Napco Security Technologies (NSSC)

Napco Security Technologies (NSSC, $5.56) is one of the companies I met with at the MicroCap Conference two weeks ago. At a quick glance, Napco appears to be a typical manufacturer with no competitive advantage and low margins, but there may be more to the story. They manufacture security products such as alarms, door locks and surveillance systems that are sold through a distributor network with schools being the major end user. They occasionally get large one-off projects like the $1.7 million dollar sale to Pepperdine University as part of the school’s larger security overhaul. As school shootings have become more common, schools will continue to beef up security. Just in 2015 there have been 52 school shootings (though six were suicides) with three of these considered mass shootings (four or more people shot). This provides a decent tailwind for Napco’s products.
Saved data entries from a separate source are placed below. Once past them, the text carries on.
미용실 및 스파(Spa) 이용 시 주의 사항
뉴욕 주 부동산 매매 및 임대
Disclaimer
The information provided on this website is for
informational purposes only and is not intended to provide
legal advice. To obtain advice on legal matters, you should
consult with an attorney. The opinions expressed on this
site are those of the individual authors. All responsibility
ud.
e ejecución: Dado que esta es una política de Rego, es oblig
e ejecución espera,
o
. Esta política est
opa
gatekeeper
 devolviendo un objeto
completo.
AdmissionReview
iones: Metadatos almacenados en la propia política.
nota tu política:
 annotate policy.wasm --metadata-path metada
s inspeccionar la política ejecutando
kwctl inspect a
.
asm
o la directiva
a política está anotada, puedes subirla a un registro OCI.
Beyond the tailwind, what really interests me with Napco is their two manufacturing plants. They own both facilities which have an annual production capacity of $200 million—pretty large when you consider their trailing twelve month revenue is $79 million. This leaves a lot of room to grow and spread those fixed costs across a larger revenue base. Management claims the tipping point where their operating leverage really kicks in is $20 million per quarter. Well the proof is in the pudding and the story certainly checks out. Because schools are their biggest end user, they do most of their business in the summer while class is out. The fourth quarters of 2014 and 2015 (their fiscal year ends June) had revenues of $21.5 million and $23 million with operating margins of 13.1% and 15.1%, respectively. The other seven quarters since the beginning of fiscal 2014 have averaged $18 million in revenue with a 2.8% operating margin. Not one of those seven quarters surpassed $20M in revenue. Just getting past that $20 million per quarter hump increases their operating margins by over 4x, that’s amazing!
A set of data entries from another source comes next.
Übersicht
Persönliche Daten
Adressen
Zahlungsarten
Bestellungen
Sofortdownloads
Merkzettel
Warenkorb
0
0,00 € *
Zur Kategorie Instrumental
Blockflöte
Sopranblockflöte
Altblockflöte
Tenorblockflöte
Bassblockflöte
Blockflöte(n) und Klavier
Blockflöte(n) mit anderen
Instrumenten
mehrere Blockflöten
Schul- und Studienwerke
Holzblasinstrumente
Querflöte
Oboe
So the big question with this investment seems to be “when will they sustainably be making over $20 million per quarter?” At their current rate of ~5% growth it would be another 2-3 years. Management has guided to $100 million annual revenue by 2017. They’re confident the sales growth will pick up thanks to some new products such as the iBridge app below. This allows users to control various parts of their home/business (lights, A/C, etc) from an app and they can also watch live feeds of any security cameras they’ve connected. Their products are mostly targeted at commercial sales, but they do some residential as well. More of these new products will be under the Software-as-a-Service (SaaS) model which is great for recurring revenue (helps to smooth out seasonality), but it seems SaaS will never be a significant portion of revenue.
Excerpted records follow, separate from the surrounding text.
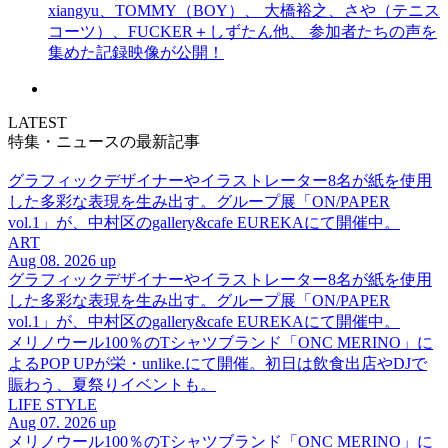
xiangyu、TOMMY（BOY）、 大橋裕之、さや（テニス
コーツ）、FUCKER＋しずたん他、 参加者たちの声を
集めた記録映像が公開！
LATEST
特集・ニュースの最新記事
グラフィックデザイナーやイラストレーター8名が紙を使用
した多彩な表現を生み出す。グループ展「ON/PAPER
vol.1」が、中村区のgallery&cafe EUREKAにて開催中。
ART
Aug 08. 2026 up
グラフィックデザイナーやイラストレーター8名が紙を使用
した多彩な表現を生み出す。グループ展「ON/PAPER
vol.1」が、中村区のgallery&cafe EUREKAにて開催中。
メリノウール100％のTシャツブランド「ONC MERINO」に
よるPOP UPが栄・unlike.にて開催。初日は飲食出店やDJで
賑わう、夏祭りイベントも。
LIFE STYLE
Aug 07. 2026 up
メリノウール100％のTシャツブランド「ONC MERINO」に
Unfortunately, the market appears to already be pricing a lot of the above into the stock. Just for argument’s sake, let’s annualize the fourth quarter of 2015 which had $23 million in revenue. Below is my calculation of normalized owner earnings for that quarter.

4q15 owner earnings.PNG

At a current price of $5.56 the market is valuing Napco at 8.4x their peak quarter annualized—seems pretty steep to me. My number for trailing twelve month owner earnings is $0.28, so 19.9x at the current price. If you’re wondering, their normalized tax rate is low because of international sales that are taxed at a significantly lower rate. The company has also been buying back a lot of stock but this doesn’t excite me when I don’t think the stock is egregiously cheap.

It seems like the market is already pricing in the future operating leverage so I don’t know where the margin of safety is at today’s prices. However, this is the exact type of company I like to put on my watch list and check in on every quarter. If the stock drops in the future or if the growth/operating leverage comes to fruition I’ll be able to react quickly having already researched the company.